--- Task requirements ---
Copy the records below exactly, starting at the line that contains "widzą i czuj" and ending at the line that contains "vé parametry"; leave out any pictures.

--- Data ---
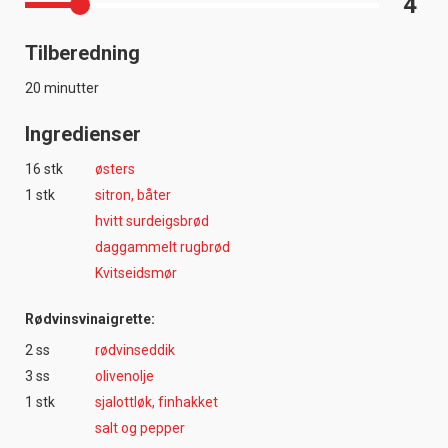
4
Tilberedning
20 minutter
Ingredienser
16 stk
østers
1 stk
sitron, båter
hvitt surdeigsbrød
daggammelt rugbrød
Kvitseidsmør
Rødvinsvinaigrette:
2 ss
rødvinseddik
3 ss
olivenolje
1 stk
sjalottløk, finhakket
salt og pepper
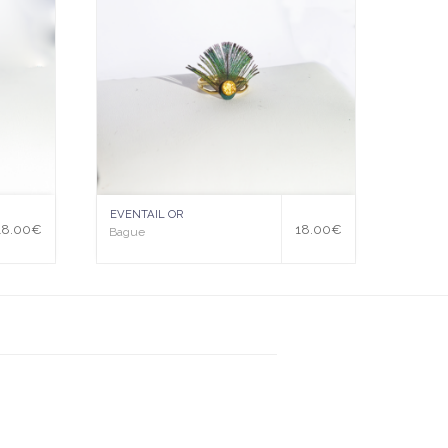
à la
wis
hlist
EVENTAIL OR
18.00
€
18.00
€
Bague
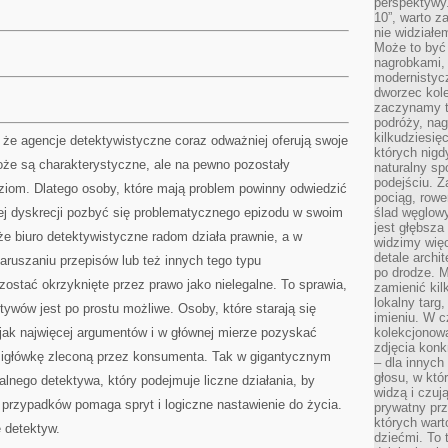
perspektywy.
10”, warto z
nie widział
Może to być
nagrobkami, 
modernistycz
dworzec kole
zaczynamy tr
podróży, nag
kilkudziesię
 że agencje detektywistyczne coraz odważniej oferują swoje
których nigd
może są charakterystyczne, ale na pewno pozostały
naturalny sp
podejściu. 
ziom. Dlatego osoby, które mają problem powinny odwiedzić
pociąg, rowe
nej dyskrecji pozbyć się problematycznego epizodu w swoim
ślad węglowy
jest głębsza
e biuro detektywistyczne radom działa prawnie, a w
widzimy więc
detale archi
ruszaniu przepisów lub też innych tego typu
po drodze. M
zostać okrzyknięte przez prawo jako nielegalne. To sprawia,
zamienić kil
lokalny targ
wów jest po prostu możliwe. Osoby, które starają się
imieniu. W c
 jak najwięcej argumentów i w głównej mierze pozyskać
kolekcjonow
zdjęcia konk
amigłówkę zleconą przez konsumenta. Tak w gigantycznym
– dla innych
głosu, w kt
alnego detektywa, który podejmuje liczne działania, by
widzą i czuj
 przypadków pomaga spryt i logiczne nastawienie do życia.
prywatny prz
których wart
 detektyw.
dziećmi. To 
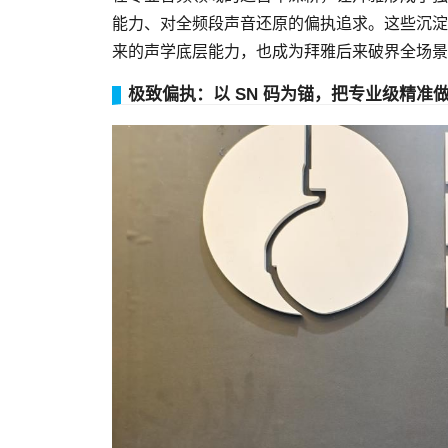
能力、对全频段声音还原的偏执追求。这些沉淀
来的声学底层能力，也成为拜雅后来破界全场景
极致偏执：以 SN 码为锚，把专业级精准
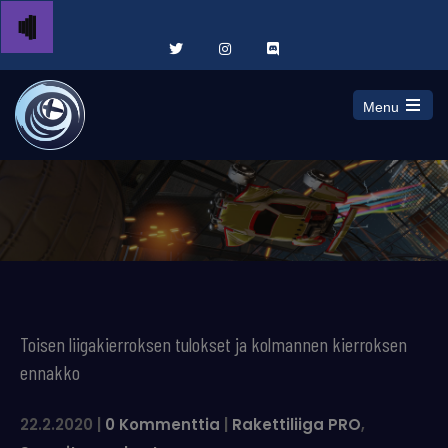
Menu
Open
the
main
menu
Toisen liigakierroksen tulokset ja kolmannen kierroksen
ennakko
22.2.2020
|
0 Kommenttia
|
Rakettiliiga PRO
,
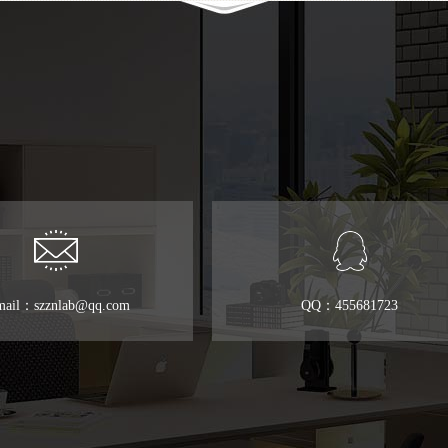
mail：szznlab@qq.com
QQ：455681723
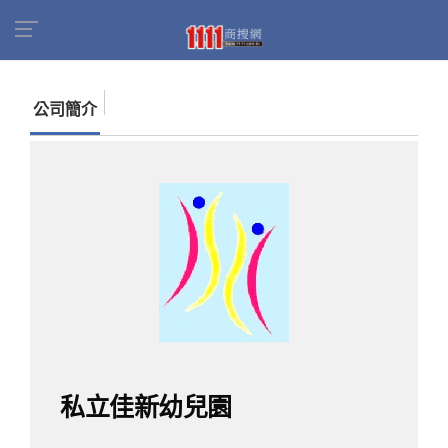
首頁
商家名錄
找公司
私立佳新幼兒園
公司簡介
私立佳新幼兒園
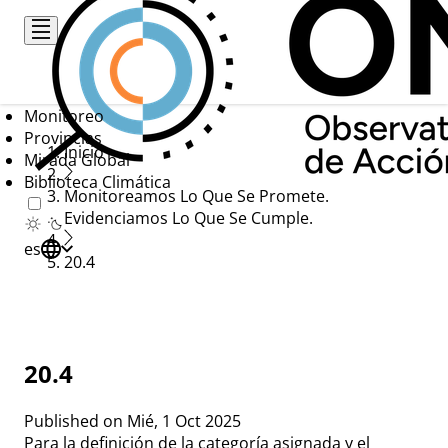
Pasar
al
contenido
principal
Monitoreo
Provincias
Ruta
Inicio
Mirada Global
Biblioteca Climática
de
Monitoreamos Lo Que Se Promete.
navegación
Evidenciamos Lo Que Se Cumple.
es
20.4
20.4
Published on
Mié, 1 Oct 2025
Para la definición de la categoría asignada y el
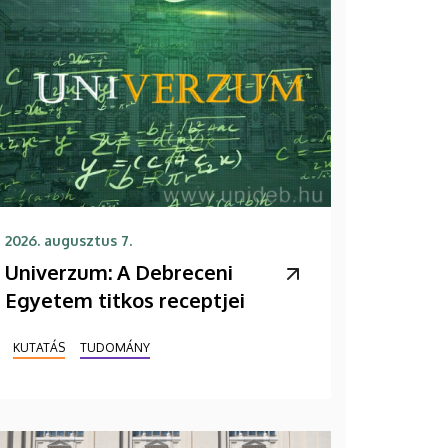
2026. augusztus 7.
Univerzum: A Debreceni
Egyetem titkos receptjei
KUTATÁS
TUDOMÁNY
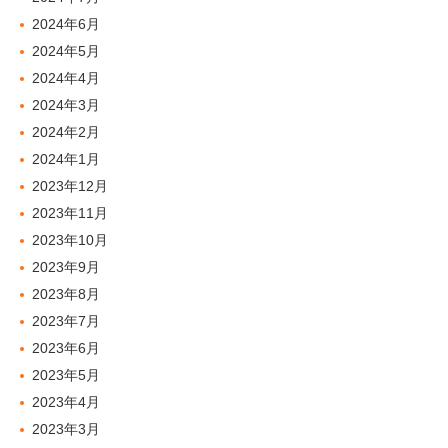
2024年6月
2024年5月
2024年4月
2024年3月
2024年2月
2024年1月
2023年12月
2023年11月
2023年10月
2023年9月
2023年8月
2023年7月
2023年6月
2023年5月
2023年4月
2023年3月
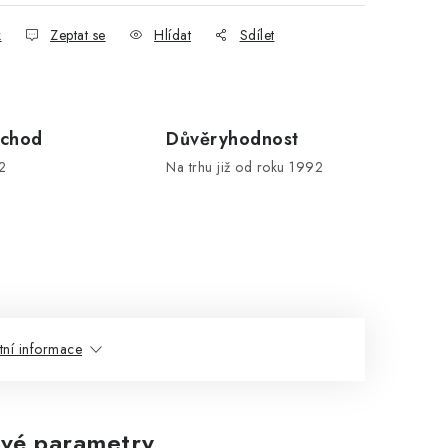
k
Zeptat se
Hlídat
Sdílet
chod
Důvěryhodnost
2
Na trhu již od roku 1992
tní informace
vé parametry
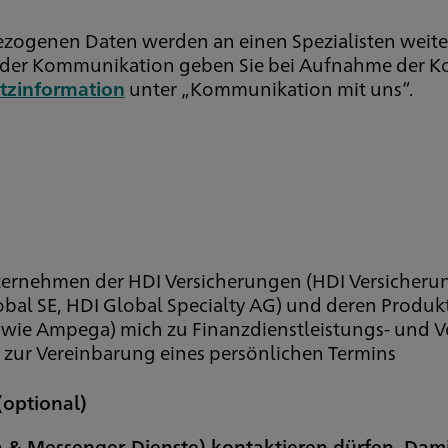
ezogenen Daten werden an einen Spezialisten weit
ck der Kommunikation geben Sie bei Aufnahme der 
tzinformation
unter „Kommunikation mit uns“.
Unternehmen der HDI Versicherungen (HDI Versicher
bal SE, HDI Global Specialty AG) und deren Produktp
wie Ampega) mich zu Finanzdienstleistungs- und V
zur Vereinbarung eines persönlichen Termins
(optional)
ia & Messenger-Dienste) kontaktieren dürfen. Dam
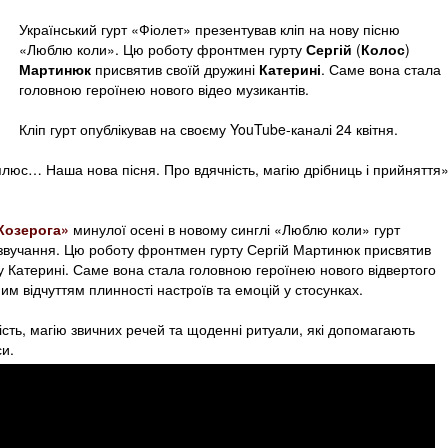
Український гурт «Фіолет» презентував кліп на нову пісню
«Люблю коли». Цю роботу фронтмен гурту
Сергій
(
Колос
)
Мартинюк
присвятив своїй дружині
Катерині
. Саме вона стала
головною героїнею нового відео музикантів.
Кліп гурт опублікував на своєму YouTube-каналі 24 квітня.
люс… Наша нова пісня. Про вдячність, магію дрібниць і прийняття»
Козерога»
минулої осені в новому синглі «Люблю коли» гурт
 звучання. Цю роботу фронтмен гурту Сергій Мартинюк присвятив
ву Катерині. Саме вона стала головною героїнею нового відвертого
им відчуттям плинності настроїв та емоцій у стосунках.
ість, магію звичних речей та щоденні ритуали, які допомагають
и.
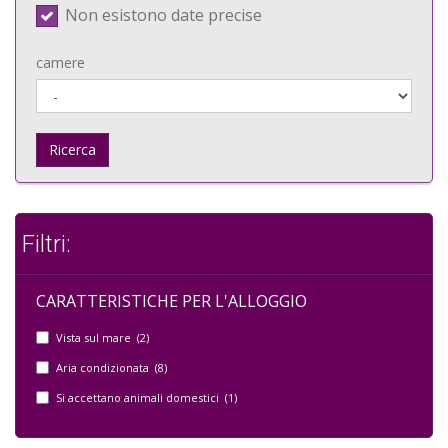
Non esistono date precise
camere
Ricerca
Filtri:
CARATTERISTICHE PER L'ALLOGGIO
Vista sul mare (2)
Aria condizionata (8)
Si accettano animali domestici (1)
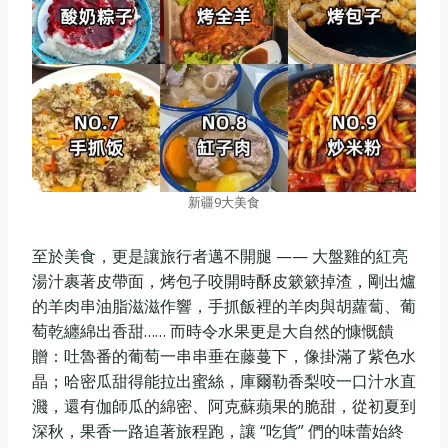
新疆9大美食
至於美食，更是讓旅行者邁不開腿 —— 大盤雞的紅亮
湯汁裹著皮帶面，烤包子咬開時酥皮簌簌掉渣，剛出爐
的羊肉串油脂滋滋作響，手抓飯裡的羊肉與胡蘿蔔、葡
萄乾纏綿出香甜…… 而時令水果更是大自然的慷慨饋
贈：吐魯番的葡萄一串串垂在藤蔓下，像掛滿了紫色水
晶；哈密瓜甜得能拉出蜜絲，庫爾勒香梨咬一口汁水直
濺，還有伽師瓜的綿密、阿克蘇蘋果的脆甜，從初夏到
深秋，果香一路追著旅程跑，讓 “吃貨” 們的味蕾始終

--- Result of this exercise ---
widzą i czuj
 przypadków pomaga spryt i logiczne nastawienie do życia.
prywatny prz
których wart
 detektyw.
dziećmi. To 
能力、对全频段声音还原的偏执追求。这些沉淀
来的声学底层能力，也成为拜雅后来破界全场景
极致偏执：以 SN 码为锚，把专业级精准
Menu
Open
the
main
menu
Toisen liigakierroksen tulokset ja kolmannen kierroksen
ennakko
22.2.2020
|
0 Kommenttia
|
Rakettiliiga PRO
,
mail：szznlab@qq.com
QQ：455681723
首頁
商家名錄
找公司
私立佳新幼兒園
公司簡介
私立佳新幼兒園
Pasar
al
contenido
principal
Monitoreo
Provincias
Ruta
Inicio
Mirada Global
Biblioteca Climática
de
Monitoreamos Lo Que Se Promete.
navegación
Evidenciamos Lo Que Se Cumple.
es
20.4
20.4
Published on
Mié, 1 Oct 2025
Para la definición de la categoría asignada y el
2026. augusztus 7.
Univerzum: A Debreceni
Egyetem titkos receptjei
KUTATÁS
TUDOMÁNY
2024年6月
2024年5月
2024年4月
2024年3月
2024年2月
2024年1月
2023年12月
2023年11月
2023年10月
2023年9月
2023年8月
2023年7月
2023年6月
2023年5月
2023年4月
2023年3月
k
Zeptat se
Hlídat
Sdílet
chod
Důvěryhodnost
2
Na trhu již od roku 1992
tní informace
vé parametry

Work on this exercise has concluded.